### Entries shown ###

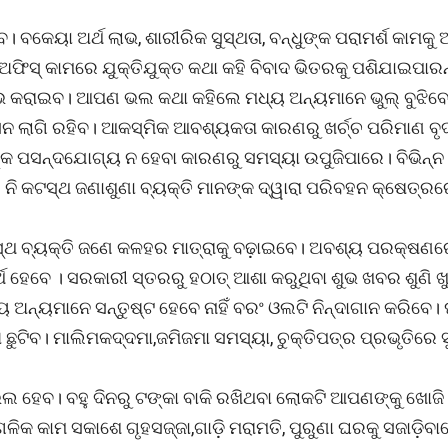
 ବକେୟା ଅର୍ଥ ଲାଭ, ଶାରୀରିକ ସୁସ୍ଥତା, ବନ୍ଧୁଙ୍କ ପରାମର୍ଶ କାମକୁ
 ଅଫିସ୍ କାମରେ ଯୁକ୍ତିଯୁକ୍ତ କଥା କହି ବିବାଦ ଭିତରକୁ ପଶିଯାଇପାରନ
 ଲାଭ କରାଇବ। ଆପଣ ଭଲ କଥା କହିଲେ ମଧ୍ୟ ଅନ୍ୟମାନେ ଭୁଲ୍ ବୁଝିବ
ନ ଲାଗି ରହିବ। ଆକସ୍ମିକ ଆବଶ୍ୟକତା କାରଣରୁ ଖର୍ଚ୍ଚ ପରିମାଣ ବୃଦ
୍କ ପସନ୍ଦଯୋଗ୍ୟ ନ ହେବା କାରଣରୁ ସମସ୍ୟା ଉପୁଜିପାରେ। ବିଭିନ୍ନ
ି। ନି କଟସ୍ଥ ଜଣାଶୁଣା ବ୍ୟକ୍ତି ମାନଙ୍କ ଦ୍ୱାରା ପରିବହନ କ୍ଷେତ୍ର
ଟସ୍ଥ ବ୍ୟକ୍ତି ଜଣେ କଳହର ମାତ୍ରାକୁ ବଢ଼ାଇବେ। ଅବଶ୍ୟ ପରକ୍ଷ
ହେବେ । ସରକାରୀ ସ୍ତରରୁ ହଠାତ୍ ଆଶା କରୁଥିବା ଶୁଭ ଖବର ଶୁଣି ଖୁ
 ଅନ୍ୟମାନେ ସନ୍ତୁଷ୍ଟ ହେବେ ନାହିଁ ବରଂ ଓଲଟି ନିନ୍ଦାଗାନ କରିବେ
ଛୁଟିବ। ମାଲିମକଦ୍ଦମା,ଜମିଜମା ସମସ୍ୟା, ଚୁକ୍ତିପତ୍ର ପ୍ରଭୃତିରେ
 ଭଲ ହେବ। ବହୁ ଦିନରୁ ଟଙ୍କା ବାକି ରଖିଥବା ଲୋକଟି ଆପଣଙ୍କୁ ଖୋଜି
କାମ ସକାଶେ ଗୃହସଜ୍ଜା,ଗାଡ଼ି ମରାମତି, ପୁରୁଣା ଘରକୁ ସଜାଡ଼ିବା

###

§ **Work to be completed**
Only the lines from the one with "ଦ୍ୱାରା ପରିବହନ କ୍ଷେତ୍ର" through the end of the listing should be output, exactly as they appear.

§ **Answer area**
ି। ନି କଟସ୍ଥ ଜଣାଶୁଣା ବ୍ୟକ୍ତି ମାନଙ୍କ ଦ୍ୱାରା ପରିବହନ କ୍ଷେତ୍ର
ଟସ୍ଥ ବ୍ୟକ୍ତି ଜଣେ କଳହର ମାତ୍ରାକୁ ବଢ଼ାଇବେ। ଅବଶ୍ୟ ପରକ୍ଷ
ହେବେ । ସରକାରୀ ସ୍ତରରୁ ହଠାତ୍ ଆଶା କରୁଥିବା ଶୁଭ ଖବର ଶୁଣି ଖୁ
 ଅନ୍ୟମାନେ ସନ୍ତୁଷ୍ଟ ହେବେ ନାହିଁ ବରଂ ଓଲଟି ନିନ୍ଦାଗାନ କରିବେ
ଛୁଟିବ। ମାଲିମକଦ୍ଦମା,ଜମିଜମା ସମସ୍ୟା, ଚୁକ୍ତିପତ୍ର ପ୍ରଭୃତିରେ
 ଭଲ ହେବ। ବହୁ ଦିନରୁ ଟଙ୍କା ବାକି ରଖିଥବା ଲୋକଟି ଆପଣଙ୍କୁ ଖୋଜି
କାମ ସକାଶେ ଗୃହସଜ୍ଜା,ଗାଡ଼ି ମରାମତି, ପୁରୁଣା ଘରକୁ ସଜାଡ଼ିବା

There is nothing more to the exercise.